Instructions for the task: Look through the records that follow. Copy every line containing the word "advice".

Entries provided:
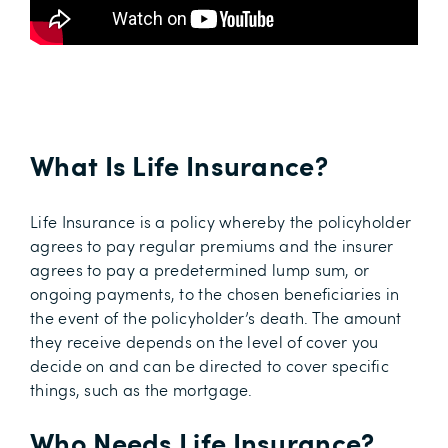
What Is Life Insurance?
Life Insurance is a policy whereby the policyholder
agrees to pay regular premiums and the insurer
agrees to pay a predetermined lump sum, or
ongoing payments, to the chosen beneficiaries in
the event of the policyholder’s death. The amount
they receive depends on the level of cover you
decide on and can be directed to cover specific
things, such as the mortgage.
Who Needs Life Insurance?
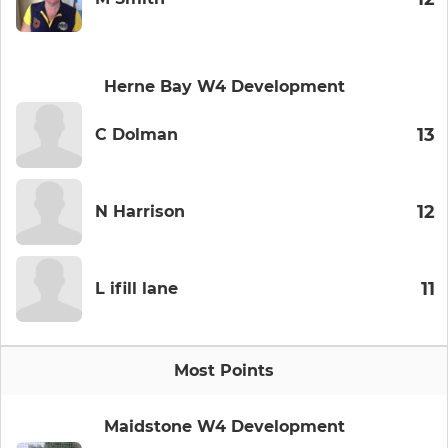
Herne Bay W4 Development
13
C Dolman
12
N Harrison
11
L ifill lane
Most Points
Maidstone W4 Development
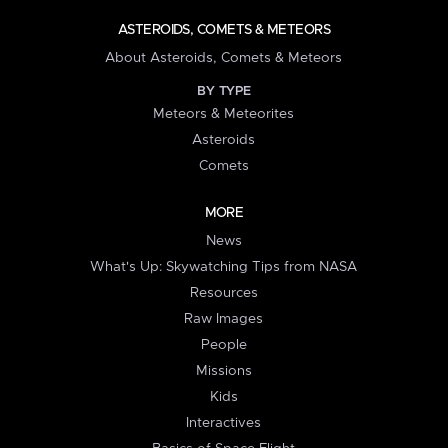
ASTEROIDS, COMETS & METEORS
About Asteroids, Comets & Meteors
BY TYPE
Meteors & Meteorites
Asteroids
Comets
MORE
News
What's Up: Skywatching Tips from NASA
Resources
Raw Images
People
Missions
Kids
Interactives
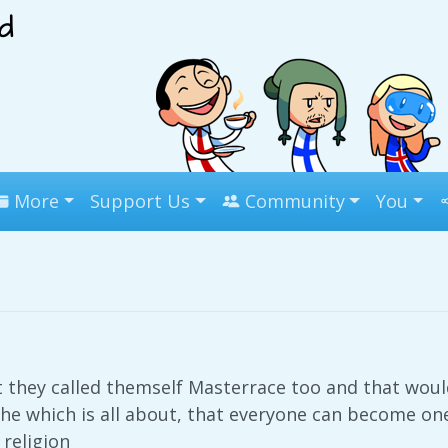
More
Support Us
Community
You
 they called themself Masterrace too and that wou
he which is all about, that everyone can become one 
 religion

...

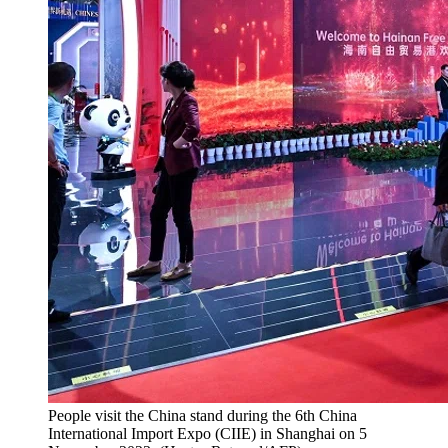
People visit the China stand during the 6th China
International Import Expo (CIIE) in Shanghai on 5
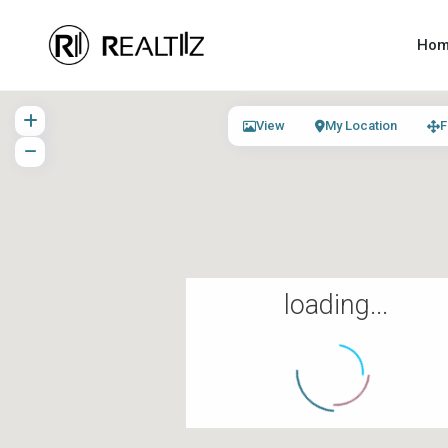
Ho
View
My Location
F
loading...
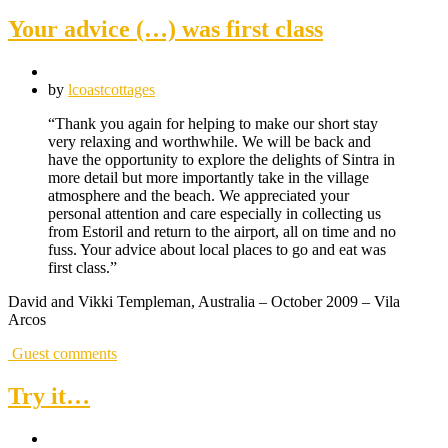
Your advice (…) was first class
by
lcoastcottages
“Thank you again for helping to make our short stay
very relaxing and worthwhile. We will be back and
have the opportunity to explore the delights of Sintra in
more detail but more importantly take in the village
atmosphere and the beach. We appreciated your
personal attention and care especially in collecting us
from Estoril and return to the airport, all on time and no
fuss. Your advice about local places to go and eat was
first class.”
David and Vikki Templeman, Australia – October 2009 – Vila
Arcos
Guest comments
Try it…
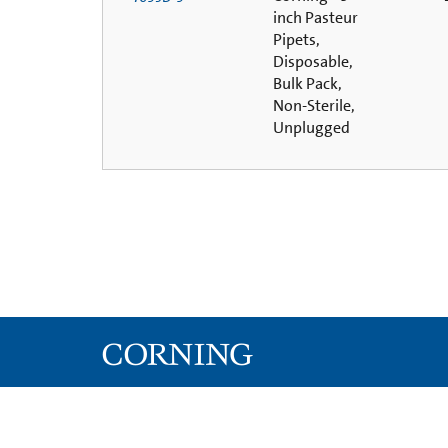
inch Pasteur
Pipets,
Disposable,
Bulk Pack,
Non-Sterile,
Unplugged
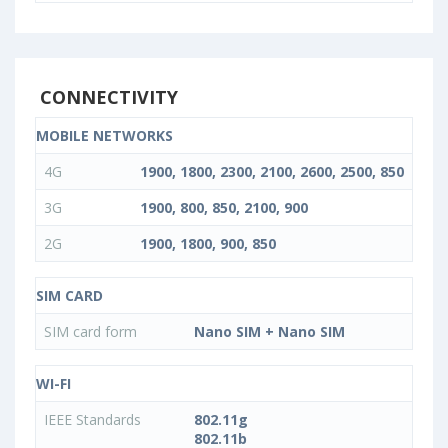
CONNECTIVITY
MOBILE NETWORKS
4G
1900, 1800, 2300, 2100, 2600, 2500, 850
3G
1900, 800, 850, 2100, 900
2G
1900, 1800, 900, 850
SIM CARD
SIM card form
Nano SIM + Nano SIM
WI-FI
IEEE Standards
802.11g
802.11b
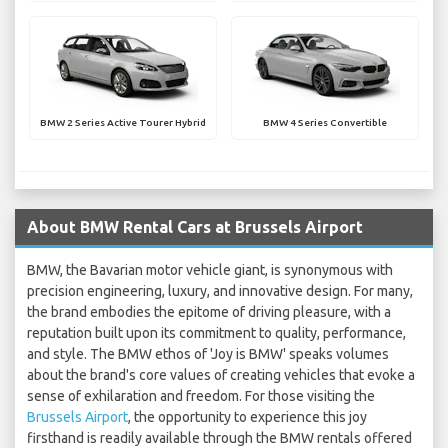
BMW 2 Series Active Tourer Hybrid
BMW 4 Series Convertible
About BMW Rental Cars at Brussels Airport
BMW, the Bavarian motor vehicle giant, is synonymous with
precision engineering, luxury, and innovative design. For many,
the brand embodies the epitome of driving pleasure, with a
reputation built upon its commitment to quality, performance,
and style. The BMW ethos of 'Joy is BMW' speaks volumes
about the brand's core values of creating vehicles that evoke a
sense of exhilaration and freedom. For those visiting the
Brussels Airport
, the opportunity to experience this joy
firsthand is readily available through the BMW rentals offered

* * *

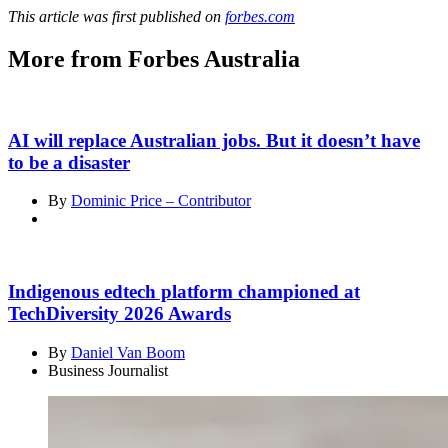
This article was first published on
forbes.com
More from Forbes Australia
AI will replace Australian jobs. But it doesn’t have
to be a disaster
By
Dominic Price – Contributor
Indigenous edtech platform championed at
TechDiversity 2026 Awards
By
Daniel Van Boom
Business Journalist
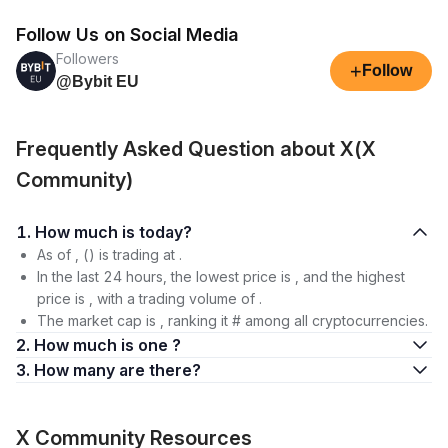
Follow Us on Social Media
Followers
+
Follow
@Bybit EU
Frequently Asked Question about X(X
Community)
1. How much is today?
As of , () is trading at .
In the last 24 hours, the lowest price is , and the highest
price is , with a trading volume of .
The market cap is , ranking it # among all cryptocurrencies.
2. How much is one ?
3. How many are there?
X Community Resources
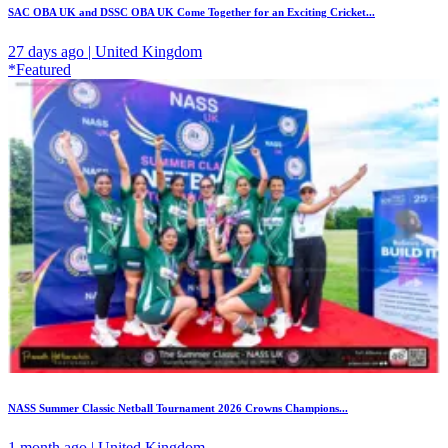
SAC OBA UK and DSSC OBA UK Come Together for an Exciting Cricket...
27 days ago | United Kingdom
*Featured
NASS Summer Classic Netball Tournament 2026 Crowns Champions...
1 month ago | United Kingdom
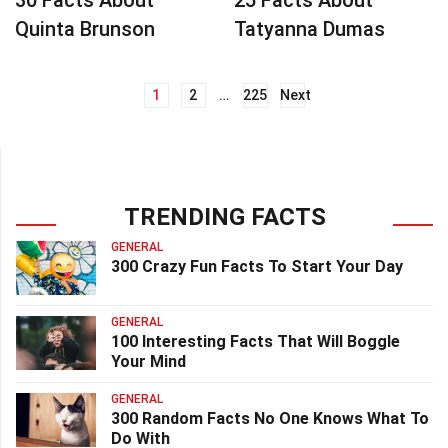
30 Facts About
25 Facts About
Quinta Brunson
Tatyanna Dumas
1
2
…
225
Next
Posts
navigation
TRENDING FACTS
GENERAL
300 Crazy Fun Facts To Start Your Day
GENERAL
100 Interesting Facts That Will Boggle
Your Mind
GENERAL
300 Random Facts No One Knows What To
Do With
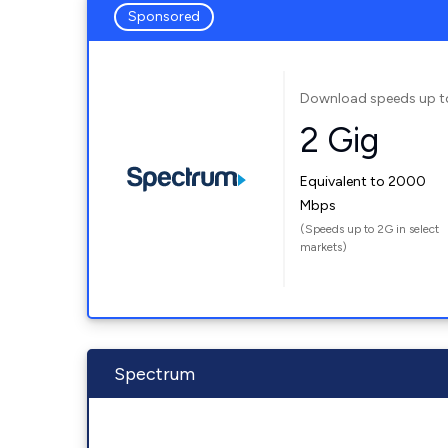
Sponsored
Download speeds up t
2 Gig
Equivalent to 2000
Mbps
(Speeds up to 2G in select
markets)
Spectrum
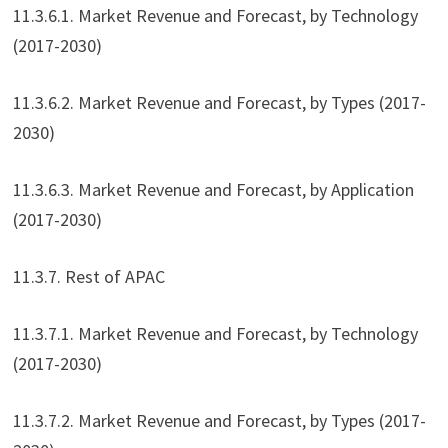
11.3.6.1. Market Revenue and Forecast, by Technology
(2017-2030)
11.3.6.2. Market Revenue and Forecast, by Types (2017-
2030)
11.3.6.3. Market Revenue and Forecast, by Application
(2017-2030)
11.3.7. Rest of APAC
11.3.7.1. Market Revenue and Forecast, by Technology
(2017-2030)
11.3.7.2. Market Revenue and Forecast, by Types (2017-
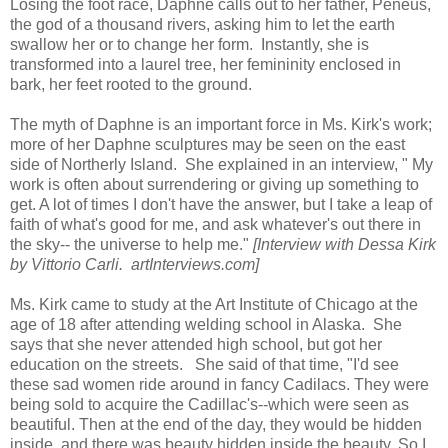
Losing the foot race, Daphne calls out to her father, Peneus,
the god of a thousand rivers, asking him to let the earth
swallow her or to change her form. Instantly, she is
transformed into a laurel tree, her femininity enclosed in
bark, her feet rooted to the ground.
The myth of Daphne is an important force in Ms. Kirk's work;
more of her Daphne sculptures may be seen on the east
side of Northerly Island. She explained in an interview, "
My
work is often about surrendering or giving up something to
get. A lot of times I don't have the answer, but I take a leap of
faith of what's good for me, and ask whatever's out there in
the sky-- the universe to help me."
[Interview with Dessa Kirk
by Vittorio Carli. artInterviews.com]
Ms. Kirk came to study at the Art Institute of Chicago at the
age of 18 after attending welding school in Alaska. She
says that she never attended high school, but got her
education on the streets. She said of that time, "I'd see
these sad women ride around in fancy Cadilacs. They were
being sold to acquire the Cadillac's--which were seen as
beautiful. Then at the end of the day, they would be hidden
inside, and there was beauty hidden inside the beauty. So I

Completed exercise:
Your advice (…) was first class
fuss. Your advice about local places to go and eat was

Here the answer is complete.